▶ [GIVEN RECORDS]
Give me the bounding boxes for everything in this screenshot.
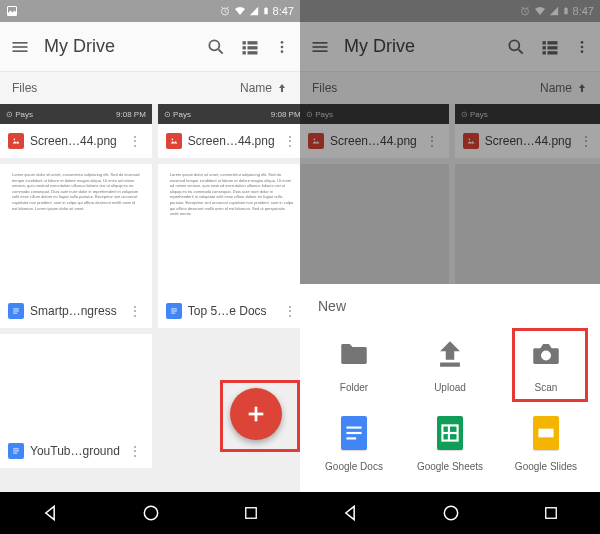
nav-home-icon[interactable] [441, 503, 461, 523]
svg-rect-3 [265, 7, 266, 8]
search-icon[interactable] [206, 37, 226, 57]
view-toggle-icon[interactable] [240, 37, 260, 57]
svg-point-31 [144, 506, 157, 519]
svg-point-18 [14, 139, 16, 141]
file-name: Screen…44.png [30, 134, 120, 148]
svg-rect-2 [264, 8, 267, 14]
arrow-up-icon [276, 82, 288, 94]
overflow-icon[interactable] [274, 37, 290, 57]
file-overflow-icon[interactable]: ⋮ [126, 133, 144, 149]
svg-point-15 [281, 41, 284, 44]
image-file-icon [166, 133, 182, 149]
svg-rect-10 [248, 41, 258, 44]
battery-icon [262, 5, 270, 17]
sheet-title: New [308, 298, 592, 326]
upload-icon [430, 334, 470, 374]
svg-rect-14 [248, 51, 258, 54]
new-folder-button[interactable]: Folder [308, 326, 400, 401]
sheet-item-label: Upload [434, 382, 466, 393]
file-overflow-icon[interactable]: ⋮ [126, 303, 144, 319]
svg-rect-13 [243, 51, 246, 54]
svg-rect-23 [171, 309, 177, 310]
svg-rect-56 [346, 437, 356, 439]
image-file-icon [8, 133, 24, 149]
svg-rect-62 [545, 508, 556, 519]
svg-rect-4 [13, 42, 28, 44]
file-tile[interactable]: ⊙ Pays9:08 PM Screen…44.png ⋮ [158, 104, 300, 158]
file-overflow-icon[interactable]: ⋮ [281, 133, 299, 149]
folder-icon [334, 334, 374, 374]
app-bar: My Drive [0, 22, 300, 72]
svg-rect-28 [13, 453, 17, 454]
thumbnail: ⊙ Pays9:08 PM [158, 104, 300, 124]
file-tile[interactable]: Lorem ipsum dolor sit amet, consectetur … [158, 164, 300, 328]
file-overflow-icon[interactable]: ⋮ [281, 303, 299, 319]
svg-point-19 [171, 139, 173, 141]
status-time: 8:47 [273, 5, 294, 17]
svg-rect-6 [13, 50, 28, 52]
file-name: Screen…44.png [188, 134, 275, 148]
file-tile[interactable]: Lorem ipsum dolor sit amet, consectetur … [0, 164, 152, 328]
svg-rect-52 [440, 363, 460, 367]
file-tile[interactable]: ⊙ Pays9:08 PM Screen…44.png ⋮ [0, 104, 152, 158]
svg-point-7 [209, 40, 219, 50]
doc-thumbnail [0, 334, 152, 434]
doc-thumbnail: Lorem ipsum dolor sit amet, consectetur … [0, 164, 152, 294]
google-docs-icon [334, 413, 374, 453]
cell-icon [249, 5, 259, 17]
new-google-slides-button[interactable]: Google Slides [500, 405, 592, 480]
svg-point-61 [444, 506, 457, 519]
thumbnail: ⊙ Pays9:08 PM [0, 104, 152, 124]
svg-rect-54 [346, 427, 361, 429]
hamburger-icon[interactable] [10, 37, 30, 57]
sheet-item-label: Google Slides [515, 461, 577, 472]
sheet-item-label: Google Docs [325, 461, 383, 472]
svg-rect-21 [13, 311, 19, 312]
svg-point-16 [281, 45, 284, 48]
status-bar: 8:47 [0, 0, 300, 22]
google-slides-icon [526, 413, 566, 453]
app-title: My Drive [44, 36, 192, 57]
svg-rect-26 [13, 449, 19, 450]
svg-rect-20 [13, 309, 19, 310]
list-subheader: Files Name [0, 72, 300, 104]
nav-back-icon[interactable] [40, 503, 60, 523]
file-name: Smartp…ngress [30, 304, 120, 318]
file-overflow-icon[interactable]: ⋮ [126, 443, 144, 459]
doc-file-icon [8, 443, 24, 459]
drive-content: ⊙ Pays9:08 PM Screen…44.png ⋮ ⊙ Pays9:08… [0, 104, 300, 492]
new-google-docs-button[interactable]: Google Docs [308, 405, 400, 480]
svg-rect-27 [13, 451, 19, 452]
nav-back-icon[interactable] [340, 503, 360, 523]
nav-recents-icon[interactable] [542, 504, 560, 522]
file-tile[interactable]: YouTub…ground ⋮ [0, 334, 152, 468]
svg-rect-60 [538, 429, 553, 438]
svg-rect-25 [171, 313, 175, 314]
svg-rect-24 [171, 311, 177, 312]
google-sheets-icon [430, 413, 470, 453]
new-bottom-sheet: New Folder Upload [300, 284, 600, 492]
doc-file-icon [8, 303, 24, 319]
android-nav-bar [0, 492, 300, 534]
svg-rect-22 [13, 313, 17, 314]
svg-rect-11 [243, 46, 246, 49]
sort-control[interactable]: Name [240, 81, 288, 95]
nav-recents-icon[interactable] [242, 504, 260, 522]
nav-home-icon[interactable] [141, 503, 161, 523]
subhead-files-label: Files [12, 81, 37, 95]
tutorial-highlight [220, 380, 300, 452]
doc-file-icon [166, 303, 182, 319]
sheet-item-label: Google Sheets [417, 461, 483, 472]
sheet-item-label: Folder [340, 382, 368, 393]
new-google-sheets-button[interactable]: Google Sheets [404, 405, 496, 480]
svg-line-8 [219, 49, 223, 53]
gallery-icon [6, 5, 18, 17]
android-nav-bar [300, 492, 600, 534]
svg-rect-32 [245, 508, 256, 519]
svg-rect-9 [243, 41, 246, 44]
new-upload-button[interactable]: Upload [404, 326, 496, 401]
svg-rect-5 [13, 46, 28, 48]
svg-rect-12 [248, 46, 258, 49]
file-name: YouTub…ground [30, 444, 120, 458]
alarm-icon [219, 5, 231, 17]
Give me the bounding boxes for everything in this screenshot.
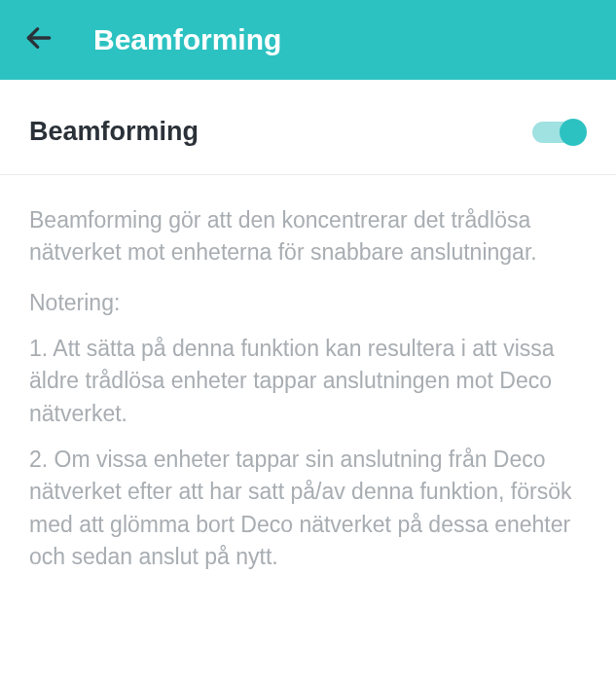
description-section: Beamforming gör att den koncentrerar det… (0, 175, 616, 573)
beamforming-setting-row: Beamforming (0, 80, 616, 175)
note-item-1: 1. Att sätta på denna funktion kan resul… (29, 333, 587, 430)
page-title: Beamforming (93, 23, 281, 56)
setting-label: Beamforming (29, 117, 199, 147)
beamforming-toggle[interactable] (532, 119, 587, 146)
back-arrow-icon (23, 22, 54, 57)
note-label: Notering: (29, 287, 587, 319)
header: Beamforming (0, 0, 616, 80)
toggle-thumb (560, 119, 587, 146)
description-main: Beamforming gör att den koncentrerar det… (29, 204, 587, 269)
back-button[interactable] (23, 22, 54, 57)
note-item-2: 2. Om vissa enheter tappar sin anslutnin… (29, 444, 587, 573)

* * *

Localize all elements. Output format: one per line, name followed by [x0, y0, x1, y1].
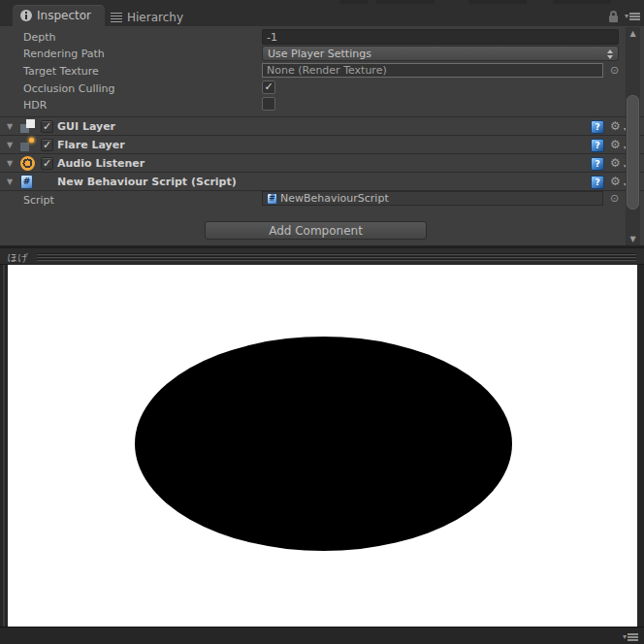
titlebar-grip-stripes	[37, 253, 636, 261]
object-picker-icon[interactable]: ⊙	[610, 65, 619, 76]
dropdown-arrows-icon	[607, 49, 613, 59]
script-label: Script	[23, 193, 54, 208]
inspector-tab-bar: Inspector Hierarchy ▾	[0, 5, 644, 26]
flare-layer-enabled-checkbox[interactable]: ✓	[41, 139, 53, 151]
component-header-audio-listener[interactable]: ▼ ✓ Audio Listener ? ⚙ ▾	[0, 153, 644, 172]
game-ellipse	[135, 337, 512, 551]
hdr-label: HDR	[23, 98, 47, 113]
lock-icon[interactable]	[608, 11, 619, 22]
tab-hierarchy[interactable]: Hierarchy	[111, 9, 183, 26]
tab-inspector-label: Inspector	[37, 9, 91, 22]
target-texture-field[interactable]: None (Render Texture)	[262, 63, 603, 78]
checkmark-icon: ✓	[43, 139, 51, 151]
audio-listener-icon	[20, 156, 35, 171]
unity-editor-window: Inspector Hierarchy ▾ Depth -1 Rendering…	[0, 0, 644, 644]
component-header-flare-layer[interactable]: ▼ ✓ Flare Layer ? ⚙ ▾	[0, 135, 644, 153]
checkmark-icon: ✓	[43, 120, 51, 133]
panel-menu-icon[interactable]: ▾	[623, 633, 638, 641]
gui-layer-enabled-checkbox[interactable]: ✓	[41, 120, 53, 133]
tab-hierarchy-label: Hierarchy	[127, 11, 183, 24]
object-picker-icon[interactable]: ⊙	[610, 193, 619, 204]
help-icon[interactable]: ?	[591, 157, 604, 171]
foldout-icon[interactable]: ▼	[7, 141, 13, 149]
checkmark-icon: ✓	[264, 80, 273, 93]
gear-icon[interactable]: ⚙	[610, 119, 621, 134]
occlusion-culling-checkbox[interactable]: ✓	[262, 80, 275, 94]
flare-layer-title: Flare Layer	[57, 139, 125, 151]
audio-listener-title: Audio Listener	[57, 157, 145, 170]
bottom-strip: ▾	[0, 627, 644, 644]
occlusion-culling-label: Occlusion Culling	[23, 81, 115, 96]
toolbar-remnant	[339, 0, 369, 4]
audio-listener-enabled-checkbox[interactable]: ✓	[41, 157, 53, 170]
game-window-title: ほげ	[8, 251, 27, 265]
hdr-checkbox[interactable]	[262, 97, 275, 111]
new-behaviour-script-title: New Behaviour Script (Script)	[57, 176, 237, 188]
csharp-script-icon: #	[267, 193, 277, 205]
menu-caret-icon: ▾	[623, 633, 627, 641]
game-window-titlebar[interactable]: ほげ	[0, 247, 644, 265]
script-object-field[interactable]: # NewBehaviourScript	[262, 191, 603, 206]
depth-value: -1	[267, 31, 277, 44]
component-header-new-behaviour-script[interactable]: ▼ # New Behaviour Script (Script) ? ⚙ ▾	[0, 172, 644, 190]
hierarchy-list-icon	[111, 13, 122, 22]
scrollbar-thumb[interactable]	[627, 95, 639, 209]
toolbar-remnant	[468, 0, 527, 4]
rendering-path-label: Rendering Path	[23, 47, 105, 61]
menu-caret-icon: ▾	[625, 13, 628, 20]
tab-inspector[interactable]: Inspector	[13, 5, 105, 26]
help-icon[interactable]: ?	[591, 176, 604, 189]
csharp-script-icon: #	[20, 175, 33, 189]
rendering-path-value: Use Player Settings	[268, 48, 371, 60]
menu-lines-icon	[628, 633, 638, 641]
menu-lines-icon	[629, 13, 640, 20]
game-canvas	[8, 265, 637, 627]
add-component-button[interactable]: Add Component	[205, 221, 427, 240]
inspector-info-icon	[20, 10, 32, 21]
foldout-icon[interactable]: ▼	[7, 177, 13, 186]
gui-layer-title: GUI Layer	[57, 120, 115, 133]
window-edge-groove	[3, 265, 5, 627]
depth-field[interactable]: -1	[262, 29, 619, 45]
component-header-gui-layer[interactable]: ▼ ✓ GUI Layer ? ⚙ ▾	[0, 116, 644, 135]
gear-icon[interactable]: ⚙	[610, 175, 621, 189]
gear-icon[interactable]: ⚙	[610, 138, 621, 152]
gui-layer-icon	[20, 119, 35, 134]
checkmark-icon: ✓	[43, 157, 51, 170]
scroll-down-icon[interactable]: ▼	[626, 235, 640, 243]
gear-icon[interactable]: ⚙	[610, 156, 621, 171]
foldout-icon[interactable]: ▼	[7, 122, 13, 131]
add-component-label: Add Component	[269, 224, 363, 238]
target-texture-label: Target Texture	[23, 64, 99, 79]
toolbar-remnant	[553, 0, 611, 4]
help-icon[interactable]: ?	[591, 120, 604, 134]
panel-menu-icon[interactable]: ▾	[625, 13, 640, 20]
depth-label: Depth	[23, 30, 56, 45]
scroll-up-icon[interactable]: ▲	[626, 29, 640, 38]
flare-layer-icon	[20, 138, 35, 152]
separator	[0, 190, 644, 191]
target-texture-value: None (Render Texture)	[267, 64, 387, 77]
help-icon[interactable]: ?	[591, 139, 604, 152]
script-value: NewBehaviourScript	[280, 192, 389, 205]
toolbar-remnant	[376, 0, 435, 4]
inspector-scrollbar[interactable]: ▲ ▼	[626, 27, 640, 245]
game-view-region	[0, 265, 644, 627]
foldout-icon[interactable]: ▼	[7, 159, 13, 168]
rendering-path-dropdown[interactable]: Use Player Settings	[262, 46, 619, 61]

▶ [WORK TO COMPLETE] Each line above that contains the word "Player" should be copied.

▶ [ANSWER TO THE EXERCISE]
rendering-path-value: Use Player Settings	[268, 48, 371, 60]
rendering-path-dropdown[interactable]: Use Player Settings	[262, 46, 619, 61]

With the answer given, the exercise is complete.